2. Aux termes de l'article R. 532-1 du code de justice administrative : " Le juge des référés peut, sur simple requête et même en l'absence de décision administrative préalable, prescrire toute mesure utile d'expertise ou d'instruction. Il peut notamment charger un expert de procéder, lors de l'exécution de travaux publics, à toutes constatations relatives à l'état des immeubles susceptibles d'être affectés par des dommages ainsi qu'aux causes et à l'étendue des dommages qui surviendraient effectivement pendant la durée de sa mission () ".

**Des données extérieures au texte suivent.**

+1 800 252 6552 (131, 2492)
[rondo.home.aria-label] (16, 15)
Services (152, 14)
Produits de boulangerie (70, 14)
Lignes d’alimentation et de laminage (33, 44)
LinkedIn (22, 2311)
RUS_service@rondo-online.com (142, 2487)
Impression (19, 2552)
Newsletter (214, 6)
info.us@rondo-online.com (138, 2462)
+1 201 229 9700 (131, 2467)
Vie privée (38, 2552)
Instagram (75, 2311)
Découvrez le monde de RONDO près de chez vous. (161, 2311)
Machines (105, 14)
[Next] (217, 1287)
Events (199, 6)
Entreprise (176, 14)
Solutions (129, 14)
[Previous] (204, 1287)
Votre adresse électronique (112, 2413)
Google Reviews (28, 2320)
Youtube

3. L'utilité d'une mesure d'instruction ou d'expertise qu'il est demandé au juge des référés d'ordonner sur le fondement de l'article R. 532-1 du code de justice administrative doit être appréciée, d'une part, au regard des éléments dont le demandeur dispose ou peut disposer par d'autres moyens et, d'autre part, bien que ce juge ne soit pas saisi du principal, au regard de l'intérêt que la mesure présente dans la perspective d'un litige principal, actuel ou éventuel, auquel elle est susceptible de se rattacher.

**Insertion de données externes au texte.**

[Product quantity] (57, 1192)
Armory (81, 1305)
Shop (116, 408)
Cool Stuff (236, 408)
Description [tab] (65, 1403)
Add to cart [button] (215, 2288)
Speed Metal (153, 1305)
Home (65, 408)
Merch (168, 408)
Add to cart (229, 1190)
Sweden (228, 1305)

5. Il résulte de l'instruction que l'expertise demandée par la commune de Gannat aux fins de déterminer les causes et les conséquences des désordres qui affectent son centre omnisport entre dans le champ d'application des dispositions de l'article R. 532-1 du code de justice administrative. Par suite, il y a lieu de faire droit à cette demande et de fixer la mission de l'expert comme précisé à l'article 2 de la présente ordonnance et ce, sans faire droit à la demande de la SCOP Euclid Ingénierie et de la SARL Imholz Architectes et Associés concernant l'empreinte carbone des solutions curatives.
6. Peuvent être appelées en qualité de parties à une expertise ordonnée sur le fondement des dispositions de l'article R. 532-1 du code de justice administrative les personnes qui ne sont pas manifestement étrangères au litige susceptible d'être engagé devant le juge de l'action qui motive l'expertise. En outre, le juge du référé peut appeler à l'expertise en qualité de sachant toute personne dont la présence est de nature à éclairer ses travaux.
7. La caisse Groupama Assurances Mutuelles demande sa mise hors de cause et soutient que c'est la société Allianz IARD qui a la qualité d'assureur de la société SAGITHERM. Au soutien de son intervention volontaire, la compagnie d'assurances Alliance IARD fait valoir qu'elle vient au droit de Groupama. Dès lors, il y a lieu d'admettre son intervention volontaire en qualité d'assureur de la société SAGITHERM, désormais dénommée SATERM, et de mettre, à ce titre, hors de cause la caisse Groupama Assurances Mutuelles.
8. Les sociétés SA MMA IARD Assurances Mutuelles et la SA MMA IARD font valoir qu'elles sont les assureurs effectifs RC-RC Décennale de la SARL Fernandes, et non la MAAF. Dès lors, il y a lieu d'admettre l'intervention volontaire des sociétés MMA IARD et MMA IARD assurances mutuelles en qualité d'assureurs de la SARL Fernandes et de mettre, à ce titre, hors de cause la société MAAF.
9 En l'état de l'instruction, rien ne s'oppose à ce que soit admise l'intervention volontaire de la société Apave SudEurope venant au droit de la SAS Apave.
10. En tout état de cause, il appartiendra à l'expert, s'il l'estime pertinent, dès les investigations réalisées lors de la première réunion d'expertise, de solliciter du juge des référés la mise hors de cause des parties dont la participation ne serait pas ou plus nécessaire.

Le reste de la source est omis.